The priory was founded in 1216 for a very small community of canons. These were ordamed priests who lived according to the rule of St Augustines. An important function of canons was to serve as parish priests for nearby churches and therefore they played a part in local life outside the priory. This is in contrast to the desire for complete seclusion required by many other monastic orders.
They owned large areas or farmland in Norfolk and Suffolk which provided most of their income through rents. Land near the monastery was probably managed directly by the monks Within the monastic precinct there were agricultural buildings and probably a smithy, a brewery, a guest-house, a wash-house, latrines and other buildings necessary for the running what might be described as a business enterprise with a substantial workforce.
By 1540 all the monastic houses in Britain had been closed by King Henry VIII. The abandoned churches were stripped of all valuables and in many cases they served as a source of building materials. Despite the removal of most of its cut stone corners this church survived intact because it was converted into farm buildings.

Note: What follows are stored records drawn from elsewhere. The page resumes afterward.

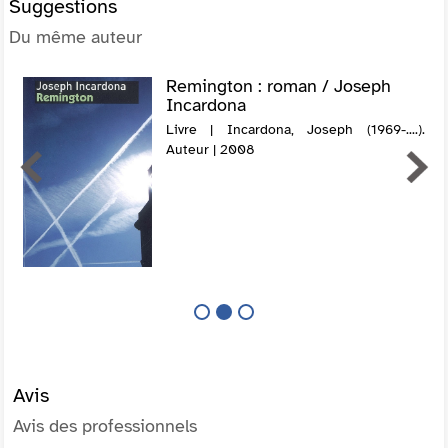
Suggestions
Du même auteur
Remington : roman / Joseph
Incardona
Livre | Incardona, Joseph (1969-....).
Auteur | 2008
Avis
Avis des professionnels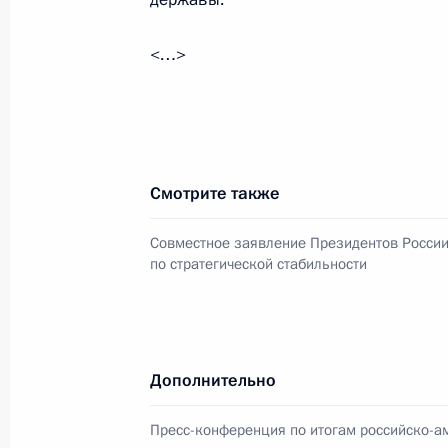
Телефонный разговор с Президен
<…>
31 декабря 2021 года, 02:20
Встреча с Президентом США Джоз
Смотрите также
7 декабря 2021 года, 20:15
Совместное заявление Президентов Росси
по стратегической стабильности
Совместное заявление о реагиров
вызовы
15 июля 2021 года, 17:15
Дополнительно
Пресс-конференция по итогам российско-а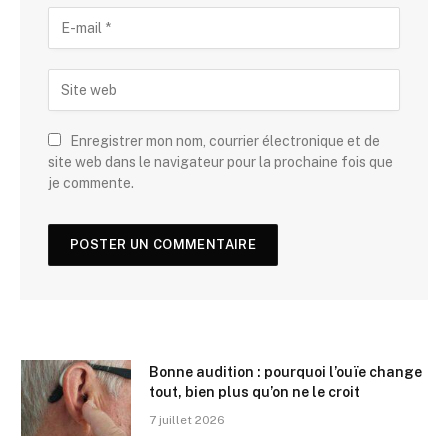
Enregistrer mon nom, courrier électronique et de
site web dans le navigateur pour la prochaine fois que
je commente.
Bonne audition : pourquoi l’ouïe change
tout, bien plus qu’on ne le croit
7 juillet 2026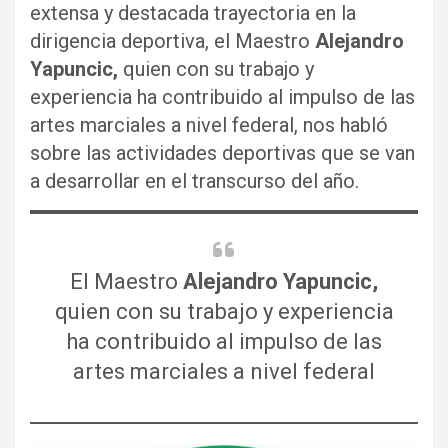
extensa y destacada trayectoria en la
dirigencia deportiva, el Maestro
Alejandro
Yapuncic,
quien con su trabajo y
experiencia ha contribuido al impulso de las
artes marciales a nivel federal, nos habló
sobre las actividades deportivas que se van
a desarrollar en el transcurso del año.
El Maestro
Alejandro Yapuncic,
quien con su trabajo y experiencia
ha contribuido al impulso de las
artes marciales a nivel federal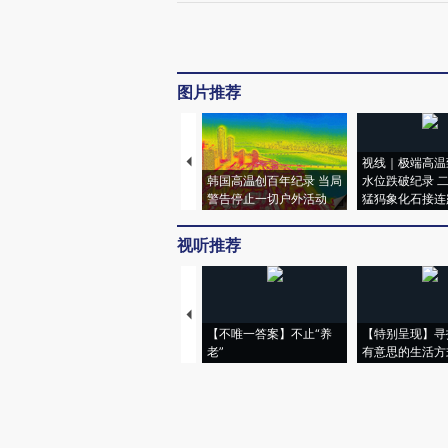
图片推荐
视线｜极端高温
韩国高温创百年纪录 当局
水位跌破纪录 
警告停止一切户外活动
猛犸象化石接连
视听推荐
【不唯一答案】不止“养
【特别呈现】寻
老”
有意思的生活方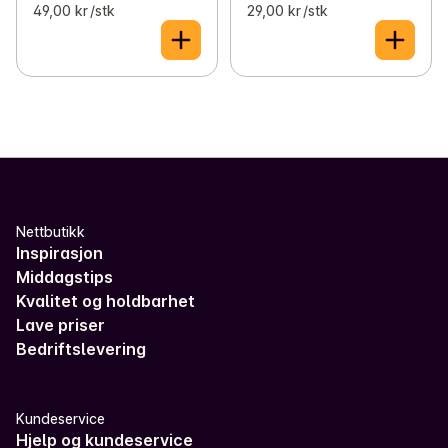
49,00 kr /stk
29,00 kr /stk
Nettbutikk
Inspirasjon
Middagstips
Kvalitet og holdbarhet
Lave priser
Bedriftslevering
Kundeservice
Hjelp og kundeservice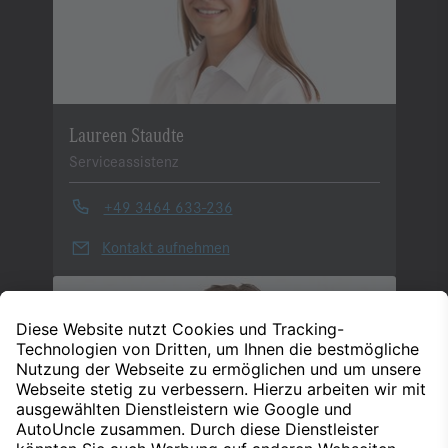
Laureen Staudte
Serviceassistenz
+49 3464 633-236
Kontakt aufnehmen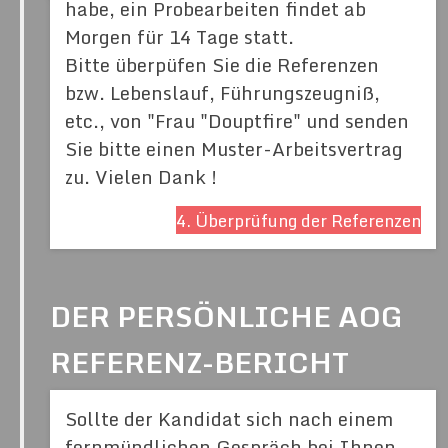
habe, ein Probearbeiten findet ab
Morgen für 14 Tage statt.
Bitte überpüfen Sie die Referenzen
bzw. Lebenslauf, Führungszeugniß,
etc., von "Frau "Douptfire" und senden
Sie bitte einen Muster-Arbeitsvertrag
zu. Vielen Dank !
4. Überprüfung der Referenzen
DER PERSÖNLICHE AOG
REFERENZ-BERICHT
Sollte der Kandidat sich nach einem
fernmündlichen Gespräch bei Ihnen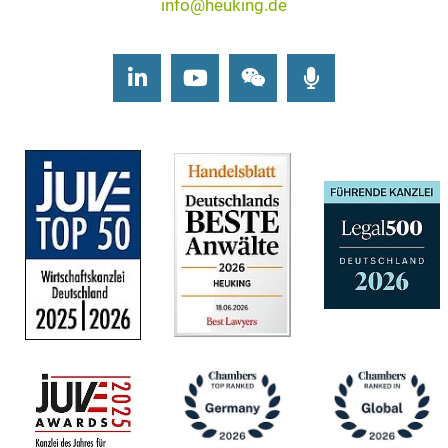
info@heuking.de
LinkedIn
Youtube
Wechat
Podcasts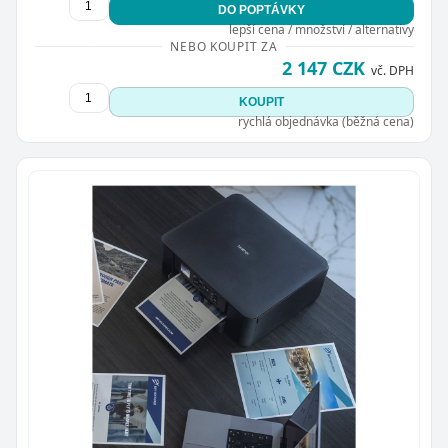
DO POPTÁVKY
lepší cena / množství / alternativy
NEBO KOUPIT ZA
2 147 CZK
vč. DPH
KOUPIT
rychlá objednávka (běžná cena)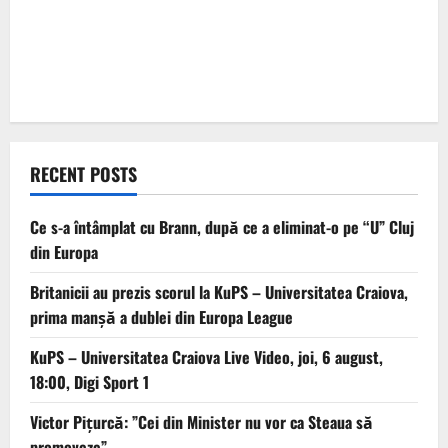
RECENT POSTS
Ce s-a întâmplat cu Brann, după ce a eliminat-o pe “U” Cluj
din Europa
Britanicii au prezis scorul la KuPS – Universitatea Craiova,
prima manșă a dublei din Europa League
KuPS – Universitatea Craiova Live Video, joi, 6 august,
18:00, Digi Sport 1
Victor Pițurcă: ”Cei din Minister nu vor ca Steaua să
promoveze”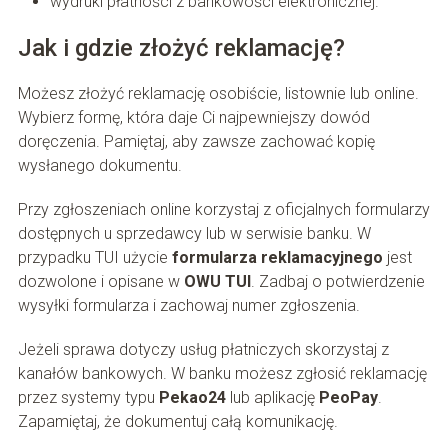
wydruki płatności z bankowości elektronicznej.
Jak i gdzie złożyć reklamację?
Możesz złożyć reklamację osobiście, listownie lub online.
Wybierz formę, która daje Ci najpewniejszy dowód
doręczenia. Pamiętaj, aby zawsze zachować kopię
wysłanego dokumentu.
Przy zgłoszeniach online korzystaj z oficjalnych formularzy
dostępnych u sprzedawcy lub w serwisie banku. W
przypadku TUI użycie
formularza reklamacyjnego
jest
dozwolone i opisane w
OWU TUI
. Zadbaj o potwierdzenie
wysyłki formularza i zachowaj numer zgłoszenia.
Jeżeli sprawa dotyczy usług płatniczych skorzystaj z
kanałów bankowych. W banku możesz zgłosić reklamację
przez systemy typu
Pekao24
lub aplikację
PeoPay
.
Zapamiętaj, że dokumentuj całą komunikację.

The farmhouse, which is now privately owned, was probably the house of the Prior in charge of monastic life here.
The ponds to the north and east were created to provide fresh water and fish for the monks.
The Priory is owned by the Norfolk Historic Buildings Trust. It is in the guardianship of Norfolk County Council who undertook the repairs during 1986-90 with financial assistance from English Heritage.
The Priory is publicly accessible via two restricted byways. The safest access is from Beeston Common Rd.